What you will do → Return each line of the listing that has the word "give" in it.

Data section →
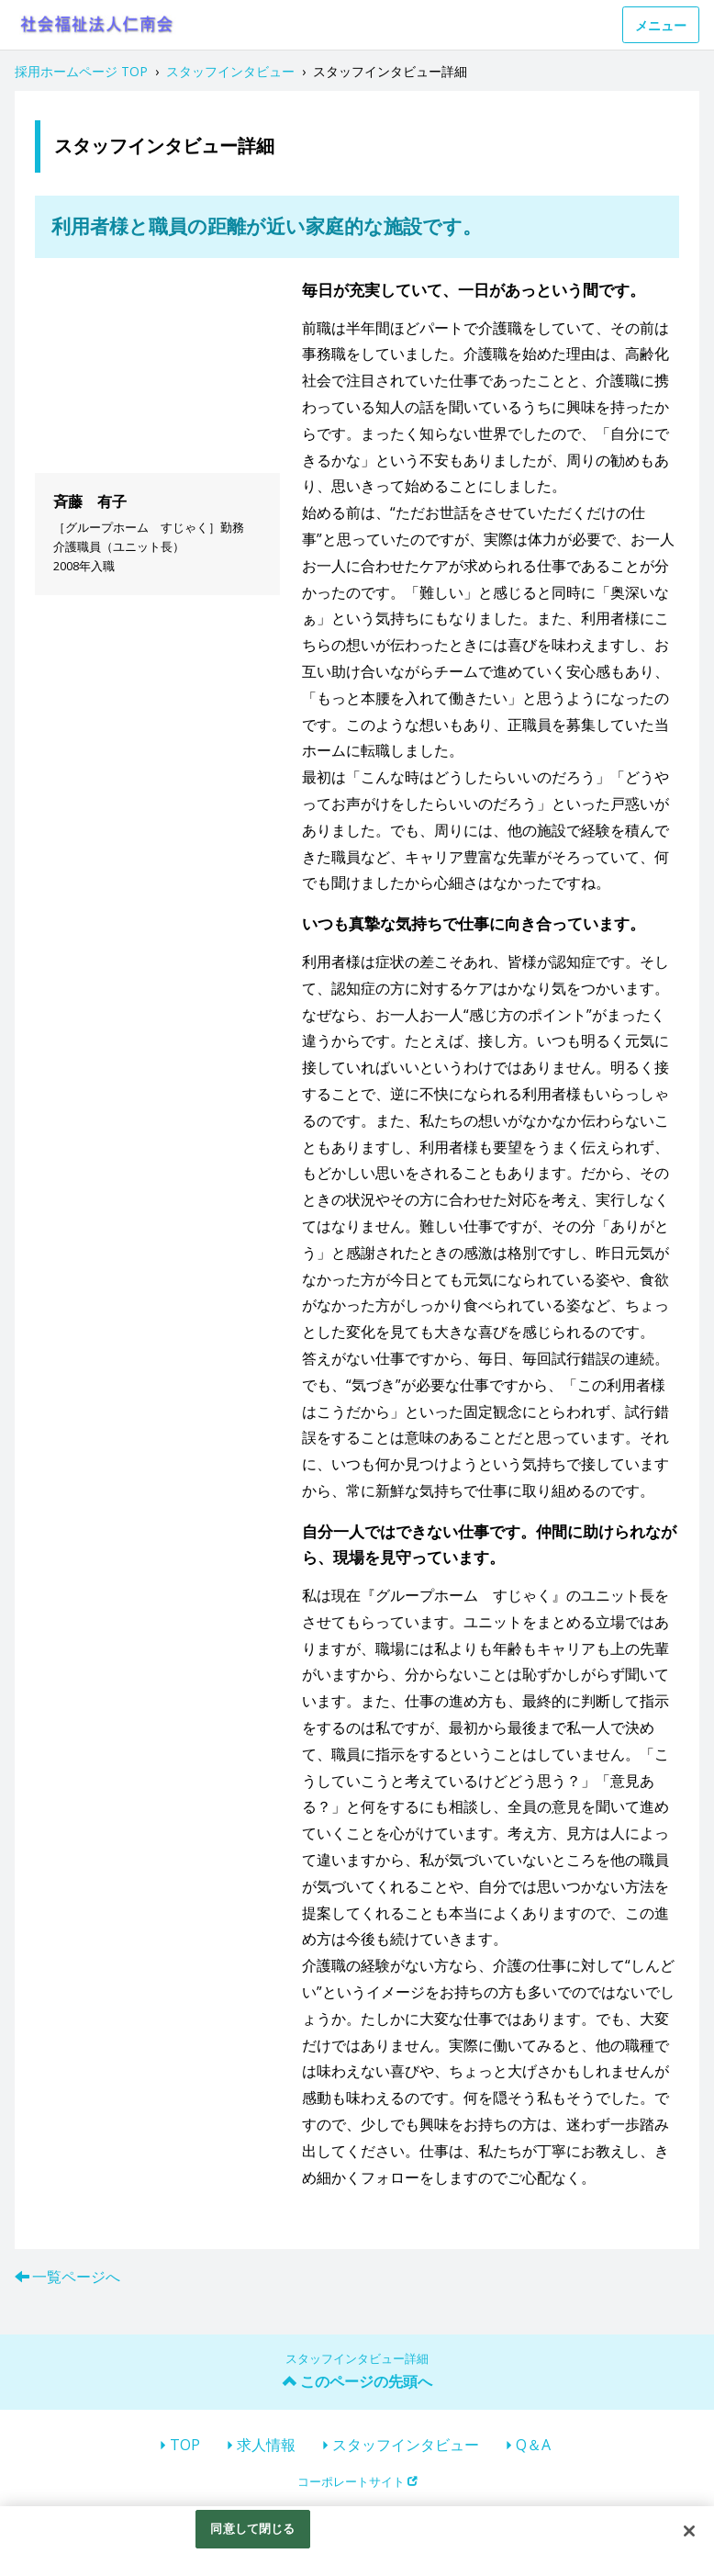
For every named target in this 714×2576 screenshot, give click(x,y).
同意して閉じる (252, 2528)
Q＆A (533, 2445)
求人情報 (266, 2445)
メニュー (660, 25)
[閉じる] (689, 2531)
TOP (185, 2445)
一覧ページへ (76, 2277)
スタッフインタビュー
---
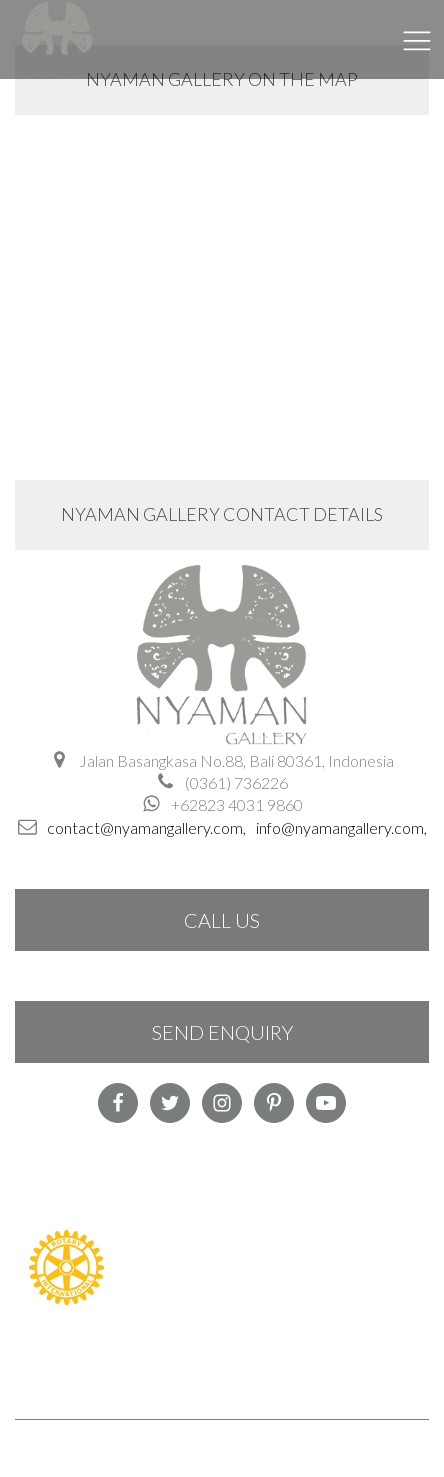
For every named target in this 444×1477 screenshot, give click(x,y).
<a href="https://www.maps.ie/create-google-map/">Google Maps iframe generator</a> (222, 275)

Reply to the exercise →
For every named target in this 714×2576 screenshot, give click(x,y).
For every named target in this 444×1477 screenshot, give click(x,y).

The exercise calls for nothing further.